Pour la première fois, l’UEFA va mettre la main à la poche pour aider les villes organisatrices d’un Euro. Le club des sites, présidé par Alain Juppé a approuvé à l’unanimité la proposition financière de Michel Platini, président de l’UEFA : 10 millions d’euros mobilisables tout de suite, et 10 millions après l’évènement, en fonction du bon déroulement de l’Euro 2016, a annoncé le maire de Bordeaux, président du club des villes sites, à l’issue d’une réunion du comité de pilotage, ce jeudi.
Les dix villes hériteront donc chacune de 2 millions d’euros, ce qui peut paraître très modeste comparé au milliard d’euros de bénéfices que l’Euro 2016 pourrait rapporter à l’UEFA, grâce à la billetterie (gérée en direct par l’autorité du foot européen) et aux droits télé.
« On ne va pas se tordre le nez, a toutefois déclaré Alain Juppé, nous sommes satisfaits de cette proposition pour faciliter l’acceptabilité sociale de l’Euro. »
70 millions d’euros pour les 10 villes
Ce à quoi il ajoute dans la hotte des villes hôtes : 20 millions d’euros versés par la Fédération française de football, destinés à la rénovation et la création d’équipements à destination du football amateur, les 20000 places offertes par l’UEFA aux jeunes les plus défavorisés, et les 31,5 millions d’euros payés par l’UEFA pour la location des stades et une partie de l’équipement des fans zones – l’utilisation du Grand Stade rapportera par exemple à Bordeaux 350000 euros par match, soit 1,75 million pour l’ensemble de la compétition (mais la ville devra peut être indemniser le consortium SBA (Stade Bordeaux Atlantique) pour cette mise à disposition).

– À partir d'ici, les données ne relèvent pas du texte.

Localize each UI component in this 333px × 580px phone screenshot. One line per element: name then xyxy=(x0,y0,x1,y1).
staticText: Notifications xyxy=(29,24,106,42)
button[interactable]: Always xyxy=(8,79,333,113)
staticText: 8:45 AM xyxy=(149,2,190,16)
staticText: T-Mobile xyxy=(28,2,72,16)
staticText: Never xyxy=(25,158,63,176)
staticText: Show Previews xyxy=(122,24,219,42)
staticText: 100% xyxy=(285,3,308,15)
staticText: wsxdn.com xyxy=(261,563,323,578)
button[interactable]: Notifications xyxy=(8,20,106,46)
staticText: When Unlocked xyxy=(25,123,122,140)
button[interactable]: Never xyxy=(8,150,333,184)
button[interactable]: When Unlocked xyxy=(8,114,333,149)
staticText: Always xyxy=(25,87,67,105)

Interrogé par Rue89 Bordeaux, l’économiste Bastien Drut, auteur notamment de « L’économie du football professionnel » (La Découverte), relativise toutefois l’annonce de cet héritage, comme il est officiellement appelé, de 20 millions versés par l’UEFA :
« On ne peut que se réjouir de cette initiative et on peut se demander pourquoi celle-ci n’est pas venue plus tôt, étant donné que les collectivités locales participent au financement de la rénovation et de la construction des stades. Ceci étant dit, l’enveloppe reste faible par rapport aux dépenses engagées. »

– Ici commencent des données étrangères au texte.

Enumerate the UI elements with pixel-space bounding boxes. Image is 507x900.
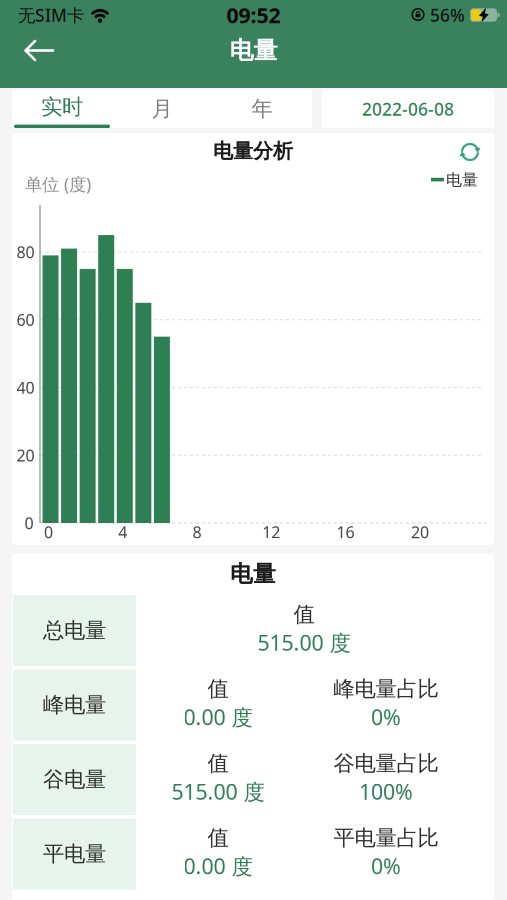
staticText: 值 — [208, 825, 228, 851]
staticText: 总电量 — [43, 617, 106, 644]
staticText: 月 — [152, 96, 172, 122]
staticText: 515.00 度 — [172, 777, 264, 806]
staticText: 0.00 度 — [184, 852, 252, 880]
button[interactable]: 2022-06-08 — [322, 90, 494, 128]
staticText: 40 — [16, 377, 34, 398]
staticText: 电量 — [230, 36, 278, 65]
staticText: 0 — [44, 521, 53, 543]
staticText: 56% — [430, 4, 465, 26]
staticText: 无SIM卡 — [18, 4, 84, 26]
staticText: 515.00 度 — [258, 628, 350, 657]
staticText: 60 — [16, 309, 34, 330]
staticText: 峰电量占比 — [334, 676, 438, 702]
staticText: 电量 — [446, 170, 478, 190]
staticText: 12 — [262, 521, 280, 543]
staticText: 0.00 度 — [184, 703, 252, 731]
button[interactable]: 年 — [212, 90, 312, 128]
staticText: 8 — [193, 521, 202, 543]
staticText: 0% — [371, 852, 401, 880]
button[interactable] — [0, 34, 55, 67]
staticText: 实时 — [41, 94, 83, 120]
button[interactable] — [457, 139, 483, 165]
staticText: 80 — [16, 241, 34, 263]
staticText: 谷电量 — [43, 766, 106, 793]
staticText: 4 — [118, 521, 127, 543]
staticText: 年 — [252, 96, 272, 122]
staticText: 峰电量 — [43, 692, 106, 718]
staticText: 值 — [294, 601, 314, 628]
staticText: 20 — [411, 521, 429, 543]
staticText: 16 — [337, 521, 355, 543]
staticText: 电量分析 — [213, 139, 293, 163]
staticText: 0% — [371, 703, 401, 731]
staticText: 值 — [208, 750, 228, 777]
staticText: 平电量 — [43, 841, 106, 867]
staticText: 2022-06-08 — [362, 98, 454, 120]
staticText: 单位 (度) — [25, 172, 91, 196]
staticText: 100% — [359, 777, 413, 806]
staticText: 电量 — [230, 560, 276, 588]
button[interactable]: 月 — [112, 90, 212, 128]
staticText: 09:52 — [226, 1, 280, 29]
staticText: 谷电量占比 — [334, 750, 438, 777]
staticText: 值 — [208, 676, 228, 702]
staticText: 平电量占比 — [334, 825, 438, 851]
staticText: 20 — [16, 445, 34, 466]
button[interactable]: 实时 — [12, 90, 112, 128]
staticText: 0 — [24, 512, 34, 534]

Flou sur les effets du foot
Soit notamment 1,7 milliard d’euros investis dans les stades, rappelle le Premier ministre Manuel Valls, qui se félicite de l’impact sur l’emploi – 15000 emplois directs, 4000 emplois durables liés à ces équipements.
En revanche, les responsables présents jeudi au Palais Rohan se sont gardés de chiffrer les retombées économiques attendues. Et pour cause, poursuit Bastien Drut :
« Les études peinent généralement à mettre en évidence des retombées économiques significatives pour les pouvoirs publics et pour l’économie locale lors des grands événements sportifs. »
Ce que confirme la SA Euro 2016, organisatrice :
« Faute d’outil adéquat, il n’est pas actuellement possible de chiffrer ou d’évaluer les retombées globales, directes ou indirectes, immédiates ou à terme, d’un grand événement organisé en France. De ce point de vue, la mise en chantier par le Gouvernement d’un outil de mesure des retombées des grands événements sportifs, dont l’Euro 2016 pourrait constituer la première mise en application, constitue une intéressante novation. »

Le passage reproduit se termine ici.